**REQUIRED ACTION:**
Tally the lines below that contain the word "your". Only the number should be returned.

**INPUT:**
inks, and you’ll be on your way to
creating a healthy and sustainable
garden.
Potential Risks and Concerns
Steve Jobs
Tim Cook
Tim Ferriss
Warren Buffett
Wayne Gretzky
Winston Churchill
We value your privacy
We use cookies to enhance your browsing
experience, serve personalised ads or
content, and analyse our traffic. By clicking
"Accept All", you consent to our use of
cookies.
* * *
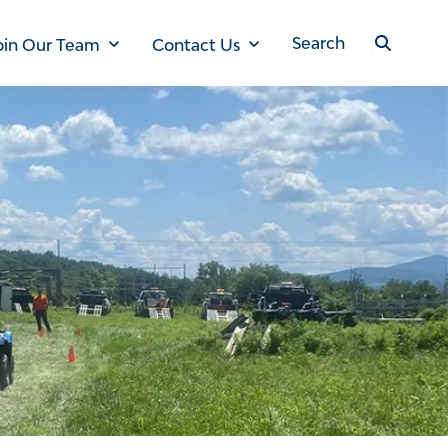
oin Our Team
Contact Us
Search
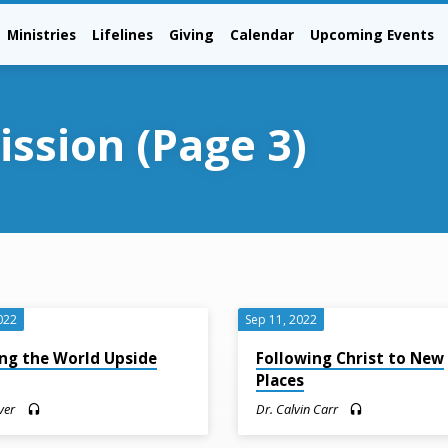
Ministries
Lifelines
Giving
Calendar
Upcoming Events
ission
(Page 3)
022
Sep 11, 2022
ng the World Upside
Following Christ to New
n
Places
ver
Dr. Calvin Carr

**TASK RESULT:**
3